Montessori middle schoolers are “model” students
Eighth graders from the DCS Montessori School in Castle Pines take a
little time out from their duties at the Montessori Model U.N.
last month in Brooklyn, New York to do some sightseeing.
By Lisa Crockett; photo courtesy of Alison Barsan
Brooklyn is a long way from Castle Pines, where DCS Montessori (DCSM) students have spent the last few months learning about how the countries of the world come together to solve the problems we all share. But 2,000 miles on a plane isn’t the only distance that these middle schoolers have traveled. As representatives at the “Montessori Model United Nations” in Brooklyn last month, the students have also come a long way in their understanding of how solutions to the world’s problems succeed or fail.

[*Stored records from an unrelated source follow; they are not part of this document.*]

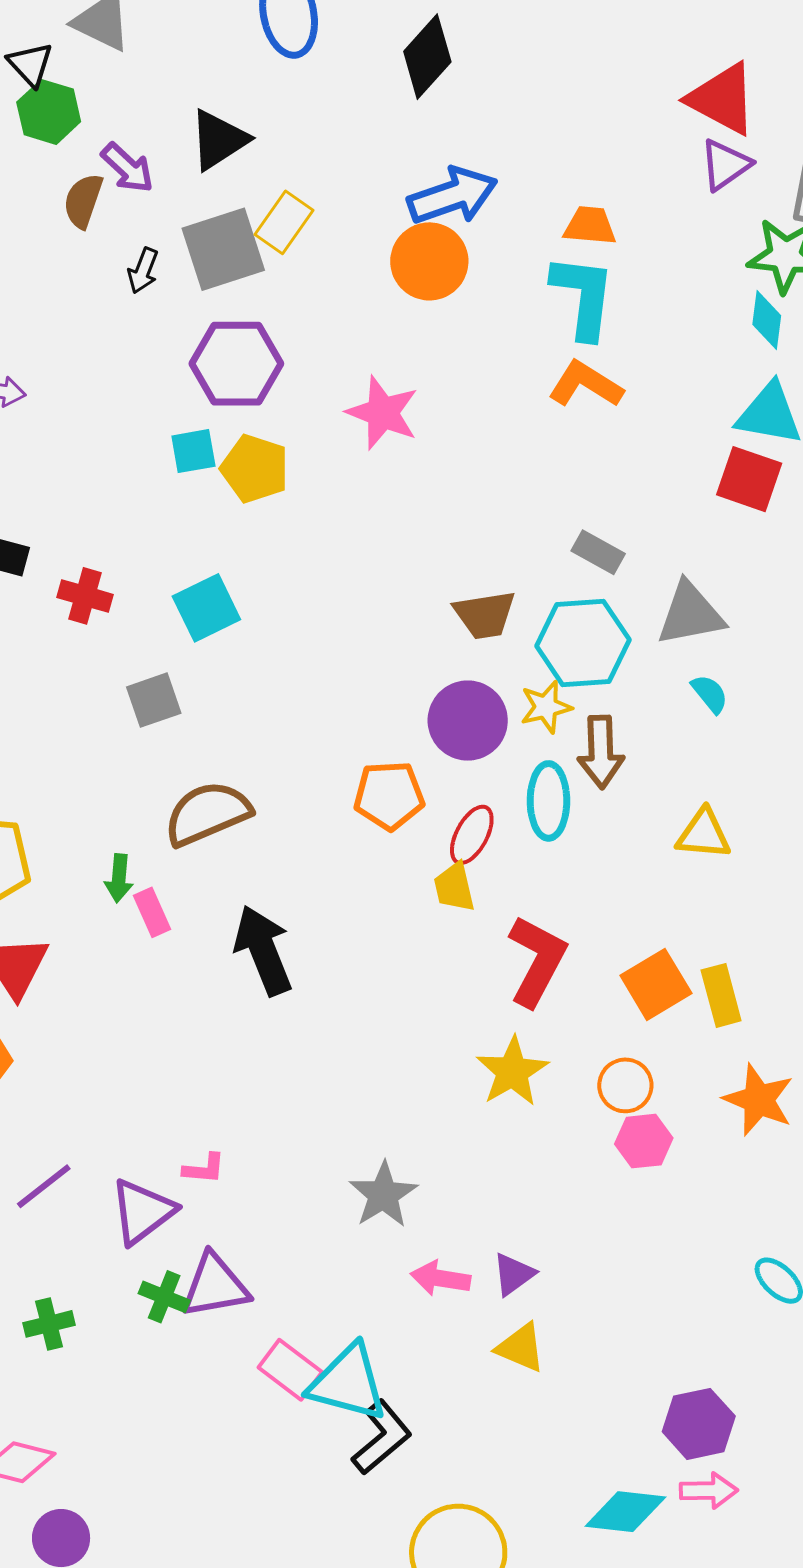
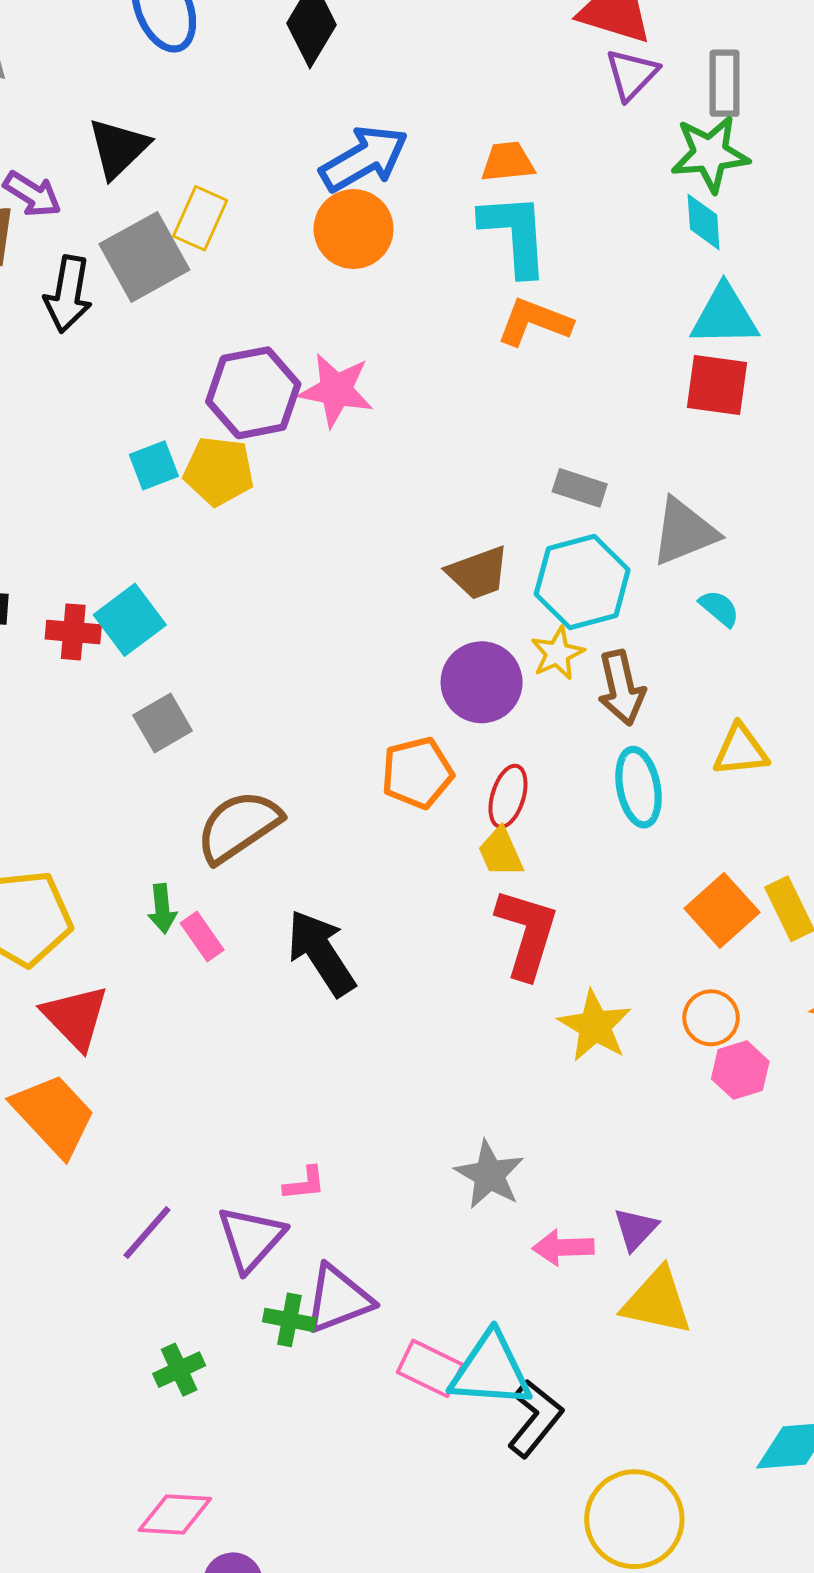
black arrow: (143, 271) -> (68, 294), size x1.6
purple hexagon: (236, 364) -> (253, 393), moved
cyan square: (206, 608) -> (130, 620), moved
cyan ellipse: (548, 801) -> (639, 787), moved
red L-shape: (537, 961) -> (527, 933), moved
yellow triangle: (521, 1348) -> (657, 1301), size x1.4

Students are assigned a country – in this case the Democratic Republic of the Congo – and are then tasked with learning enough to intelligently represent the interests of that country in a mock session of the U.N.
“We were assigned a developing nation, a country which limits access to the Internet,” said middle school teacher Alison Barsan, who advised the 13-student delegation along with fellow teacher Michael Catalano. “We really had to be detectives to learn what we needed to know.”
Comprehensive knowledge of the country they were representing was crucial to the students’ success, since they were assigned to committees and then asked to write position papers. The papers addressed real-world situations, ranging from small arms trafficking to childhood obesity.
“I learned that even though the Democratic Republic of Congo has a third of the water in Africa, it’s a real struggle to access adequate water and sanitation there,” said eighth grader and Castle Pines resident Harry Pearson. “These kinds of problems are happening globally; I was on the United Nations Environmental Program committee and as part of our resolution we proposed that for every tree cut down, two would be planted in its place.”
Though the bulk of the conference was held in a Brooklyn hotel, a highlight of the trip was a visit to the U.N., where students toured the area where world leaders meet to discuss and solve problems.
“It was really cool to sit where the actual delegates sit and vote,” said James Nail, another Castle Pines resident and student on the trip. “Before we went on the trip, I thought it would be easy, but once we got there I realized how hard we had to work. We were ready, though, and that made a big difference.”
The trip touched on multiple subjects and gave students a unique learning experience.
“The kids learned great research skills and got to socialize with students from around the world,” said Barsan. “These are our world’s future leaders; they have the power to change the world. Just because they’re young doesn’t mean they don’t have a voice.”